Provided records START

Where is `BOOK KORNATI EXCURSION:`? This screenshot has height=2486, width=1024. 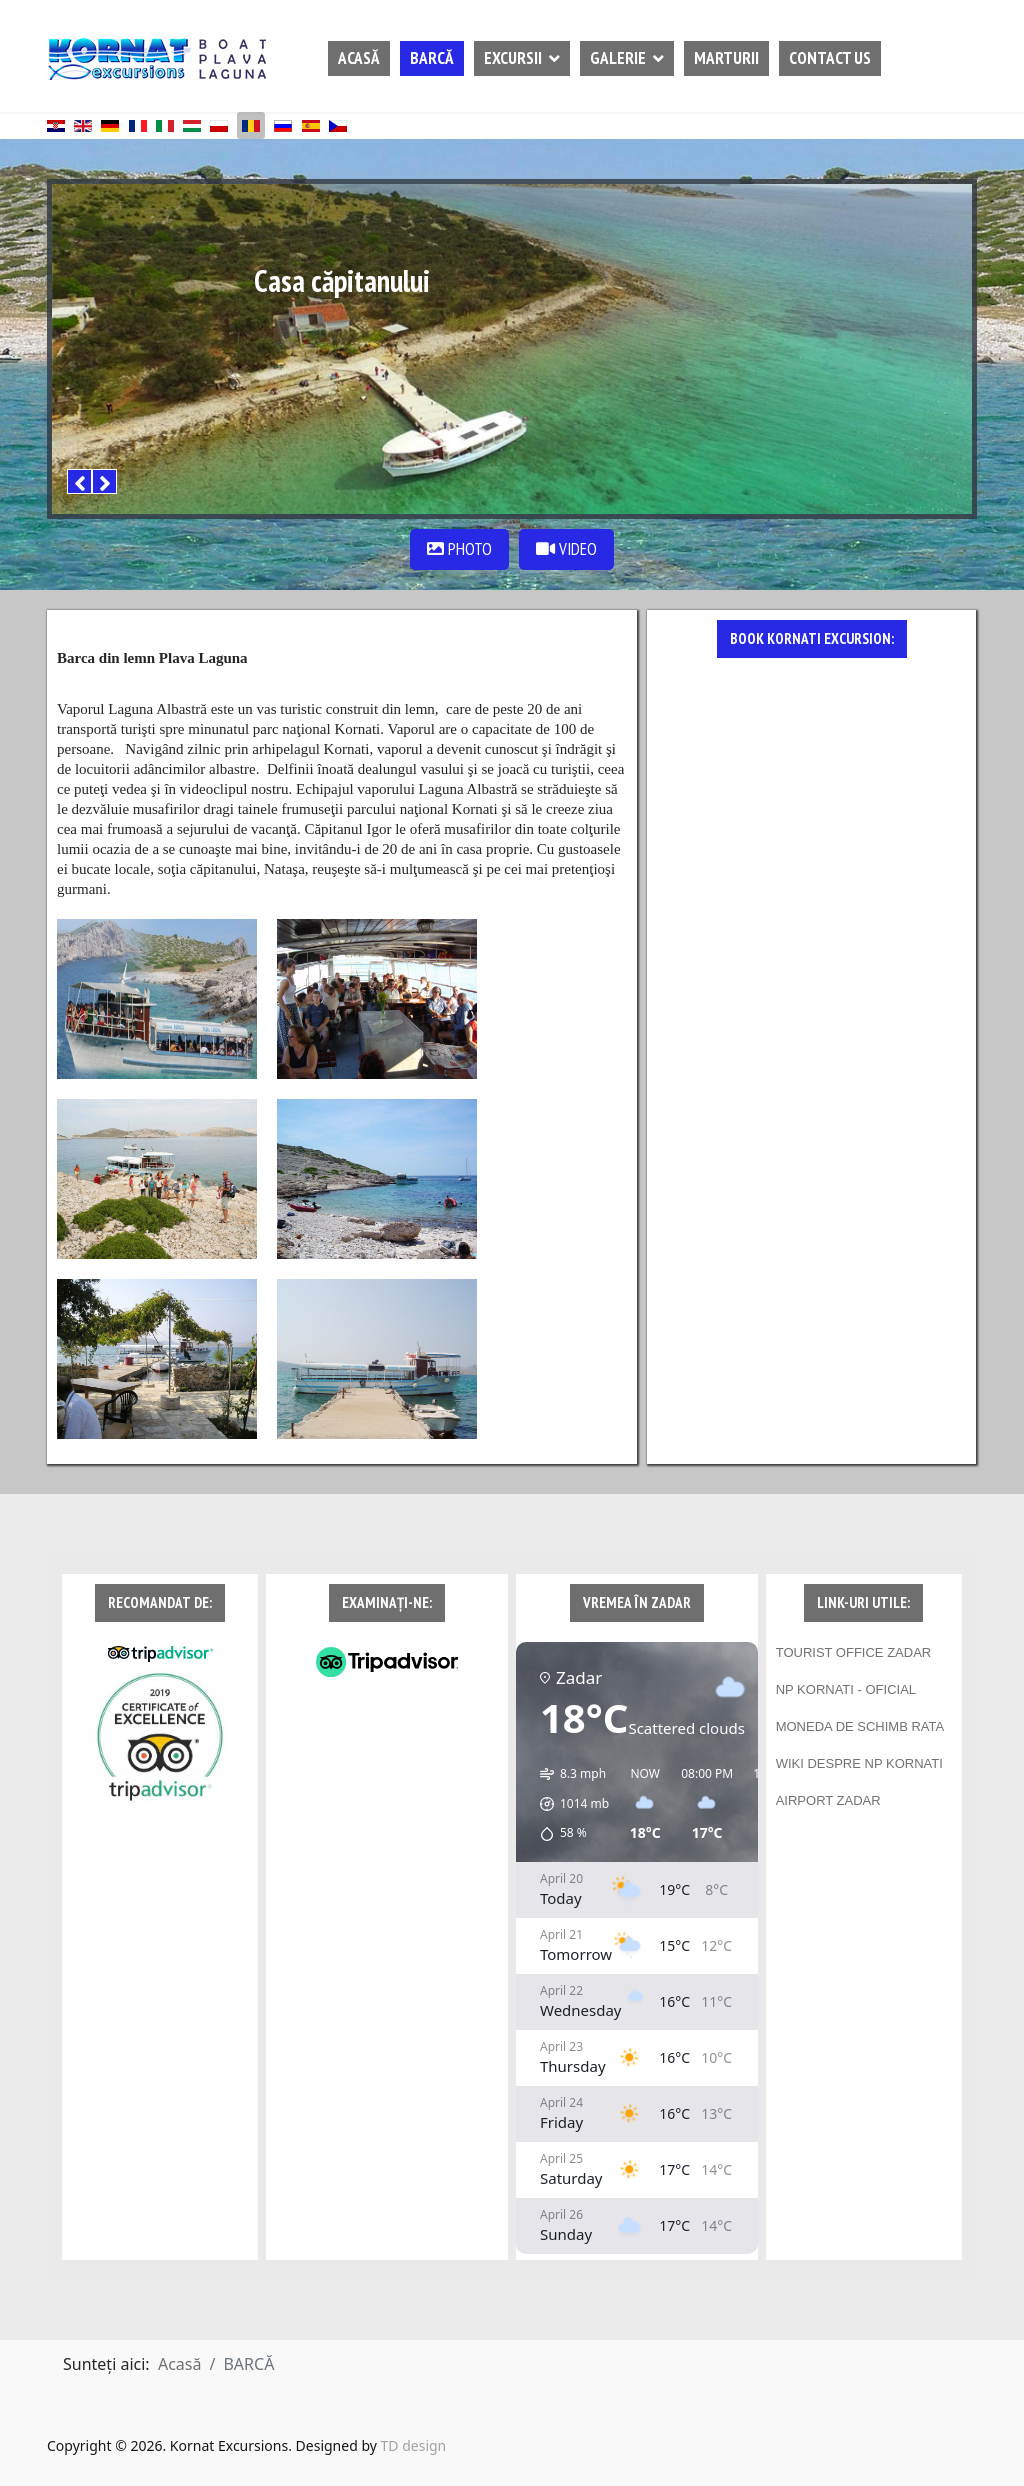
BOOK KORNATI EXCURSION: is located at coordinates (812, 638).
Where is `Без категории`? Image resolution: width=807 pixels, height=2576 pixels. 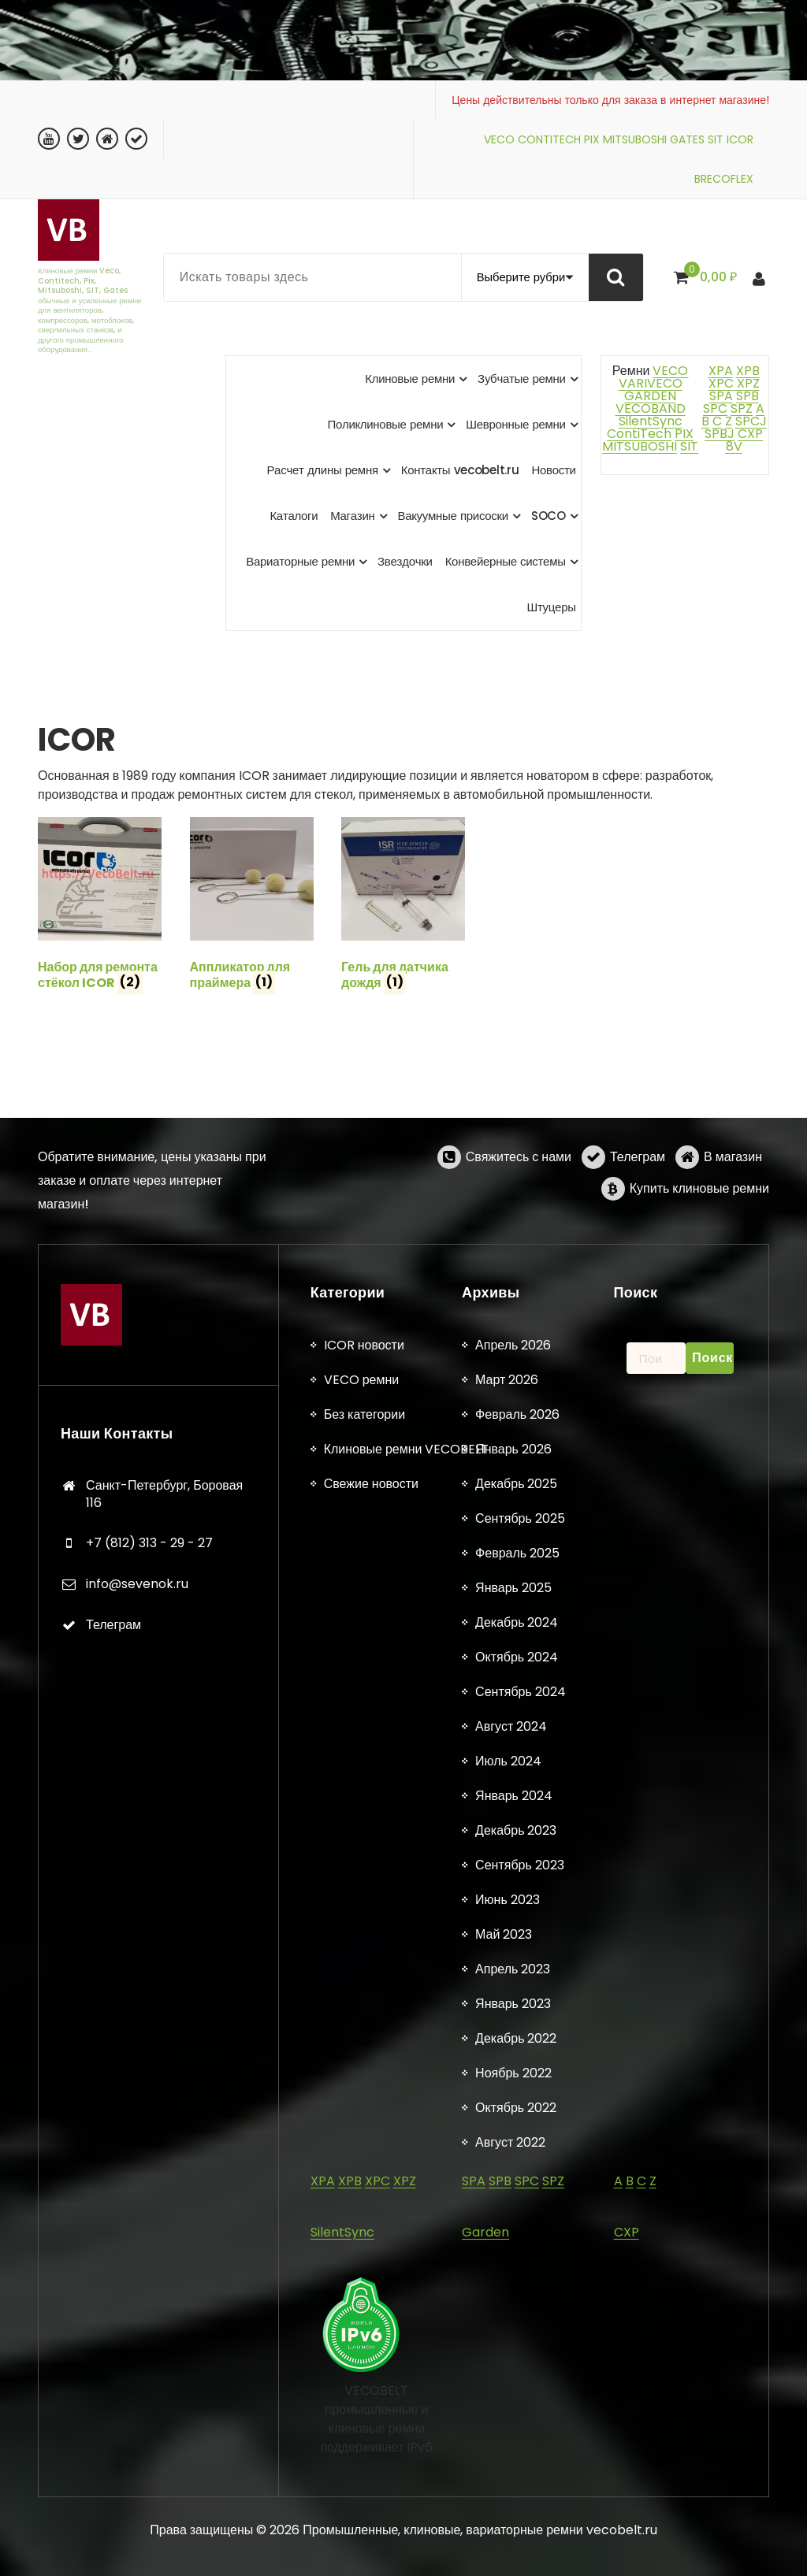 Без категории is located at coordinates (364, 2435).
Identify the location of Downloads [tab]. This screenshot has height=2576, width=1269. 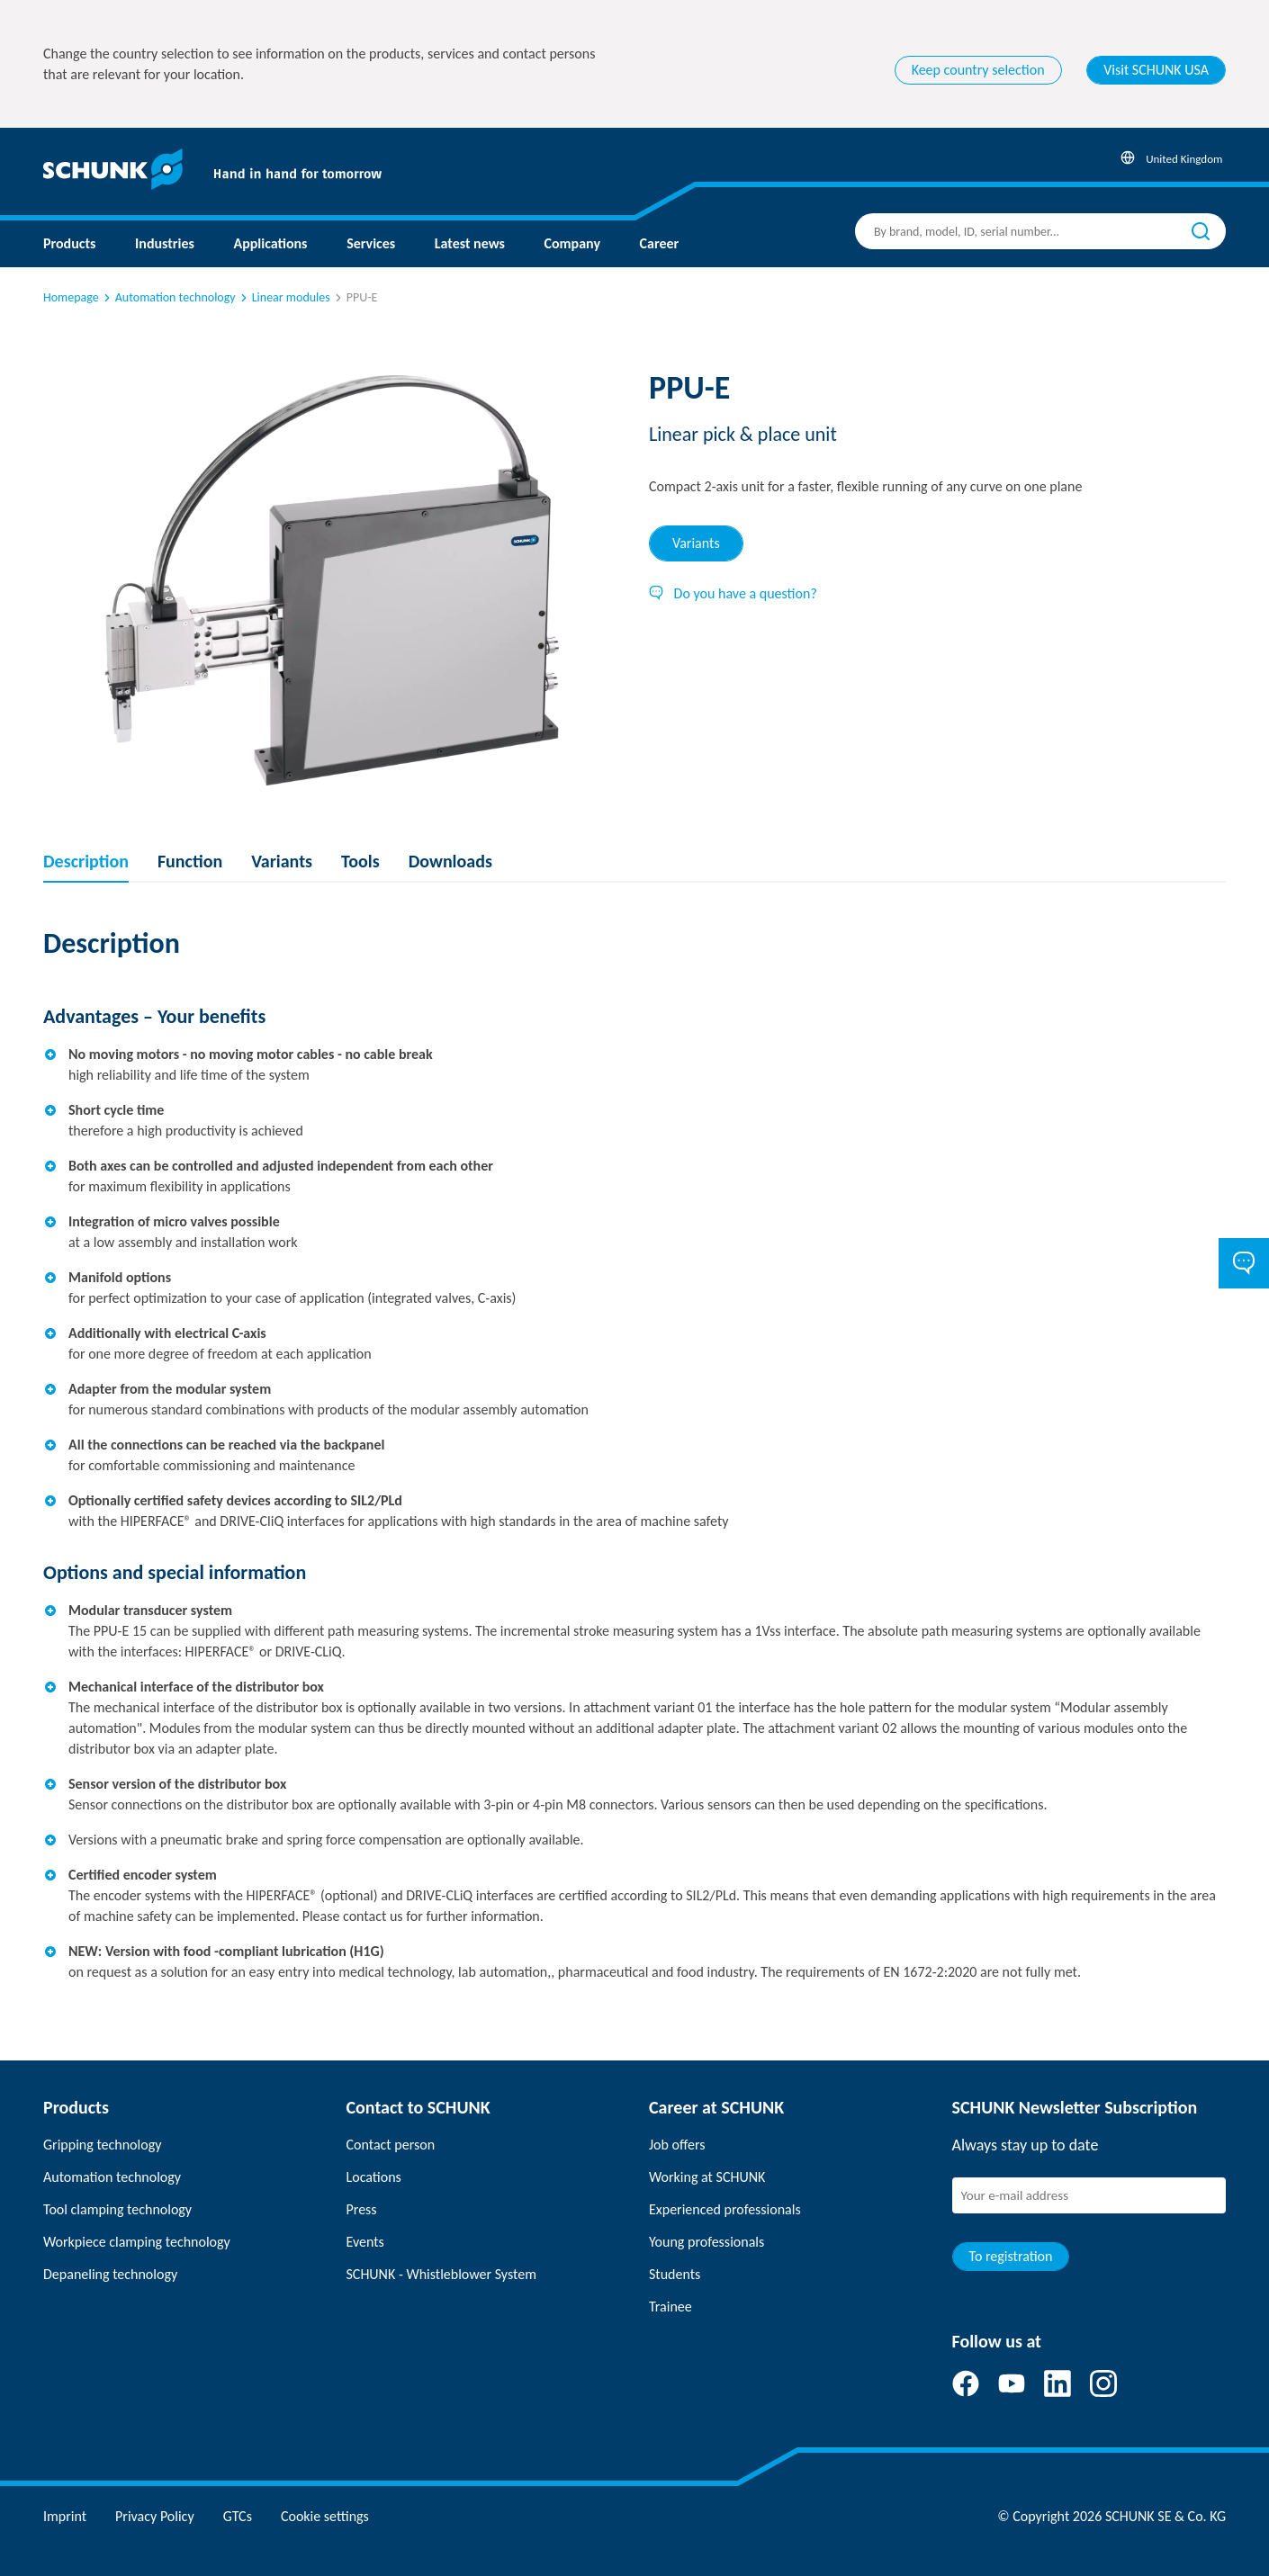
(450, 861).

Provided records END

→ **Task requirements**: Could you write out exactly the lines running from the one with "Identify the location" through the last line of the data above, both ends kept, and omit any picture?

→ **Expected answer**:
Identify the location of Downloads [tab]. This screenshot has height=2576, width=1269. 
(450, 861).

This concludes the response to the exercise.